Page-level text extractions:
□ □ □ □

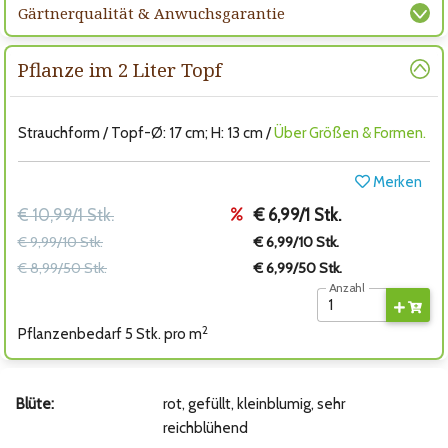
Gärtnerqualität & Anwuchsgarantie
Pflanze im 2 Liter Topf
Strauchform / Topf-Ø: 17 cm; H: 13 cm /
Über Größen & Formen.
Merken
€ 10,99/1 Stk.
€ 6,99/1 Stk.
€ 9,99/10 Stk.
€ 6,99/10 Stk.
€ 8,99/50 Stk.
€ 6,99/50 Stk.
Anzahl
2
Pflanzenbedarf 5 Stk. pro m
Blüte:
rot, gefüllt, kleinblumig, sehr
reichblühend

□ □ □ □

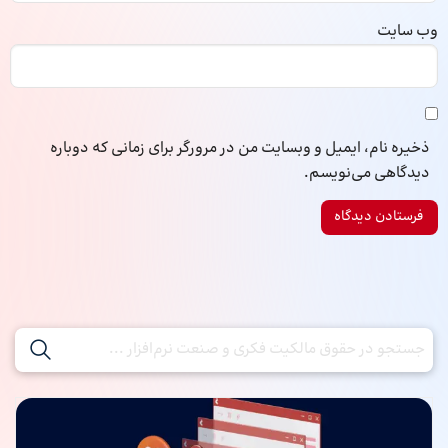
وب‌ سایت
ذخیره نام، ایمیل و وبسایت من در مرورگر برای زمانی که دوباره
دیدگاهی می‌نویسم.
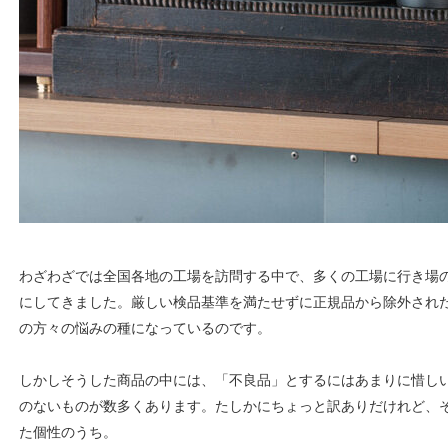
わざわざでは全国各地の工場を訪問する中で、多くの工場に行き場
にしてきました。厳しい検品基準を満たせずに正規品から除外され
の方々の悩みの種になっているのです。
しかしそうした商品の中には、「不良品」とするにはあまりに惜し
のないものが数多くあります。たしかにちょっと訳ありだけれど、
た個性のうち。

□ □ □ □

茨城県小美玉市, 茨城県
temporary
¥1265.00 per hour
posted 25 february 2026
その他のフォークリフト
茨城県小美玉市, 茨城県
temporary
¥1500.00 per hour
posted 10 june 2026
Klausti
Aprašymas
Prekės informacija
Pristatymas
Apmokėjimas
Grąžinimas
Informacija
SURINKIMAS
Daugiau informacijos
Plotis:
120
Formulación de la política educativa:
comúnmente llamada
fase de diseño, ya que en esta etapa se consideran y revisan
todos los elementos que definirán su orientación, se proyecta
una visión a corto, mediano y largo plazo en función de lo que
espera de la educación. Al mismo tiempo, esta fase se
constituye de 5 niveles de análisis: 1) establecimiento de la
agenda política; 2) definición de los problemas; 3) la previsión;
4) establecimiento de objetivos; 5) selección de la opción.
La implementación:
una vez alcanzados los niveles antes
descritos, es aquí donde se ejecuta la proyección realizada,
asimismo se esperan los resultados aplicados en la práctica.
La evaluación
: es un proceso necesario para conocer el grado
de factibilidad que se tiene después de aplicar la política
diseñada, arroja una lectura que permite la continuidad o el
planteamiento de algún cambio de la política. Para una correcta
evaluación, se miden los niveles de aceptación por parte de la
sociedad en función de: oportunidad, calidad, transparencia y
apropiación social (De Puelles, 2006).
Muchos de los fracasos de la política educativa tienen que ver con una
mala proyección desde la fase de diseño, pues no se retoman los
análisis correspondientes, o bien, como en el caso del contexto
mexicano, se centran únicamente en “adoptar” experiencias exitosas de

□ □ □ □

Try it:
Look above for the line with "asimismo se esperan"; retype exactly that line, every line after it up to the line with "mexicano, se centran", and that line too, nothing else.

Answer section:
asimismo se esperan los resultados aplicados en la práctica.
La evaluación
: es un proceso necesario para conocer el grado
de factibilidad que se tiene después de aplicar la política
diseñada, arroja una lectura que permite la continuidad o el
planteamiento de algún cambio de la política. Para una correcta
evaluación, se miden los niveles de aceptación por parte de la
sociedad en función de: oportunidad, calidad, transparencia y
apropiación social (De Puelles, 2006).
Muchos de los fracasos de la política educativa tienen que ver con una
mala proyección desde la fase de diseño, pues no se retoman los
análisis correspondientes, o bien, como en el caso del contexto
mexicano, se centran únicamente en “adoptar” experiencias exitosas de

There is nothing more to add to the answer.